Optimize Spark SQL Joins - ignacio-alorre/Spark GitHub Wiki

Spark approaches two types of cluster communication Strategy:

node-node communication strategy: Spark shuffles the data across the clusters
per-node communication strategy: Spark perform broadcast joins

Performance of Spark joins depends upon the strategy udes to tackle each scenario, which in turn relies on the size of the tables. Sort Merge join and Shuffle Hash join are the two major methods. Broadcast joins are the most preferable and efficient one because it is based on per-node communication strategy, which avoid shuffles, but it´s applicable only for a small sets of data.
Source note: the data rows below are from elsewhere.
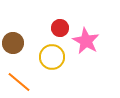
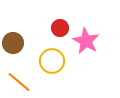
yellow circle: moved 4 px down
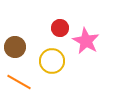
brown circle: moved 2 px right, 4 px down
orange line: rotated 10 degrees counterclockwise
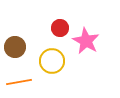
orange line: rotated 40 degrees counterclockwise
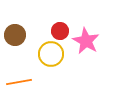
red circle: moved 3 px down
brown circle: moved 12 px up
yellow circle: moved 1 px left, 7 px up
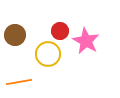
yellow circle: moved 3 px left
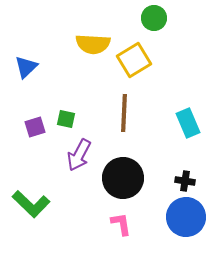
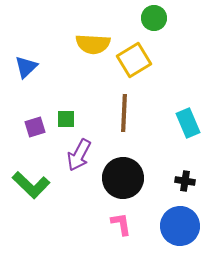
green square: rotated 12 degrees counterclockwise
green L-shape: moved 19 px up
blue circle: moved 6 px left, 9 px down
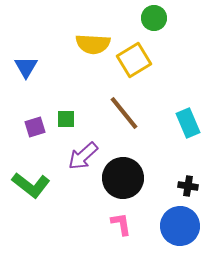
blue triangle: rotated 15 degrees counterclockwise
brown line: rotated 42 degrees counterclockwise
purple arrow: moved 4 px right, 1 px down; rotated 20 degrees clockwise
black cross: moved 3 px right, 5 px down
green L-shape: rotated 6 degrees counterclockwise
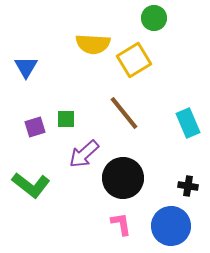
purple arrow: moved 1 px right, 2 px up
blue circle: moved 9 px left
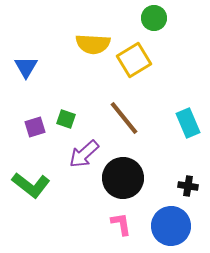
brown line: moved 5 px down
green square: rotated 18 degrees clockwise
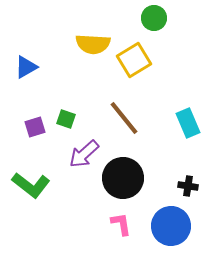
blue triangle: rotated 30 degrees clockwise
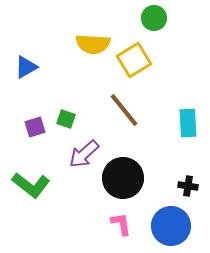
brown line: moved 8 px up
cyan rectangle: rotated 20 degrees clockwise
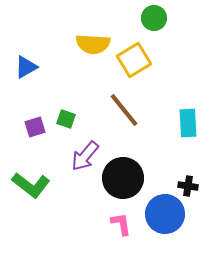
purple arrow: moved 1 px right, 2 px down; rotated 8 degrees counterclockwise
blue circle: moved 6 px left, 12 px up
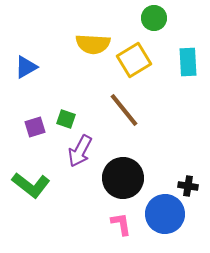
cyan rectangle: moved 61 px up
purple arrow: moved 5 px left, 5 px up; rotated 12 degrees counterclockwise
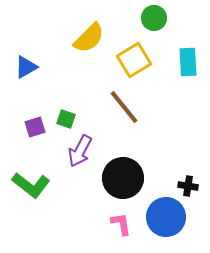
yellow semicircle: moved 4 px left, 6 px up; rotated 48 degrees counterclockwise
brown line: moved 3 px up
blue circle: moved 1 px right, 3 px down
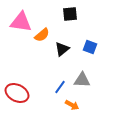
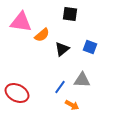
black square: rotated 14 degrees clockwise
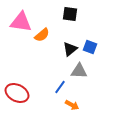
black triangle: moved 8 px right
gray triangle: moved 3 px left, 9 px up
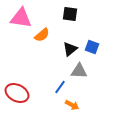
pink triangle: moved 4 px up
blue square: moved 2 px right
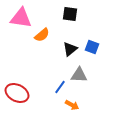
gray triangle: moved 4 px down
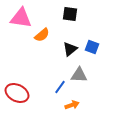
orange arrow: rotated 48 degrees counterclockwise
Sort-Merge Join It is composed of 2 steps:

1st: Sort the datasets.
2nd: Merge the sorted data in the partition by iterating over the elements and according to the join key, join the rows which have the same value.

To accomplish ideal performance in Sort Merge Join:

Make sure the partition have been co-located. Otherwise, there will be shuffle operations to co-locate the data as it has pre-requirement that all rows having the same value for the join key should be stored in the same partition
The DataFrame should be distributed uniformly on the joining columns
To leverage parallelism the DataFrame should have an adequate number of unique keys

Shuffle Hash Join Works based on the concept of map reduce. Map through the data frames and use the values of the join column as output key. Shuffles the DataFrames based on the output keys and join the DataFrames in the reduce phase, as the rows from the different data frame with the same keys will ended up in the same machine.

Creating a Hash Table is costly, and it can be done only when the average size of a single partition is small enough to build a hash table.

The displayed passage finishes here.